Source data
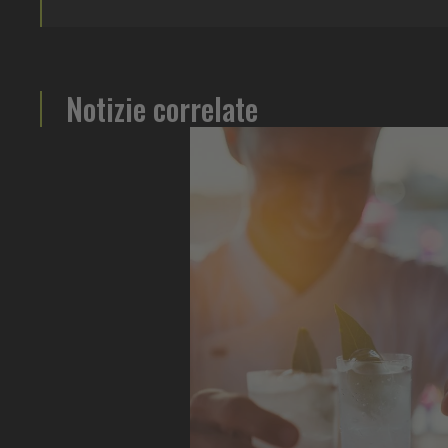
Notizie correlate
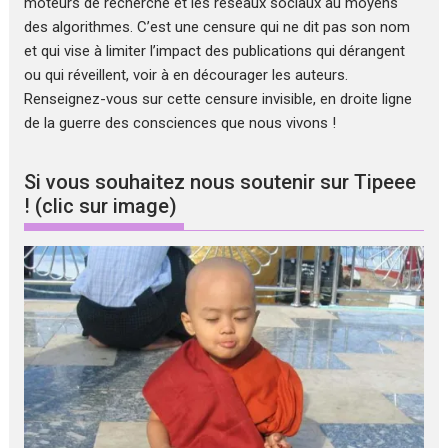
moteurs de recherche et les réseaux sociaux au moyens
des algorithmes. C’est une censure qui ne dit pas son nom
et qui vise à limiter l’impact des publications qui dérangent
ou qui réveillent, voir à en décourager les auteurs.
Renseignez-vous sur cette censure invisible, en droite ligne
de la guerre des consciences que nous vivons !
Si vous souhaitez nous soutenir sur Tipeee
! (clic sur image)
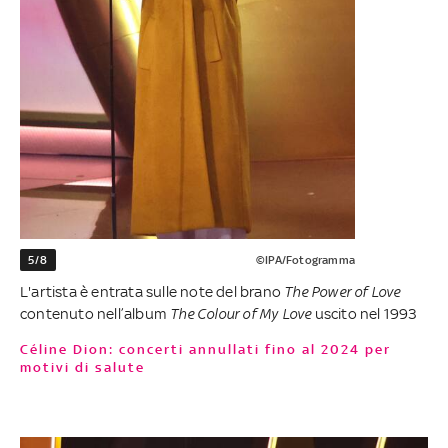
5/8
©IPA/Fotogramma
L'artista è entrata sulle note del brano
The Power of Love
contenuto nell’album
The Colour of My Love
uscito nel 1993
Céline Dion: concerti annullati fino al 2024 per
motivi di salute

Task brief.
From the data above, say how many lines include "vous", and write nothing but the number.

Task result.
2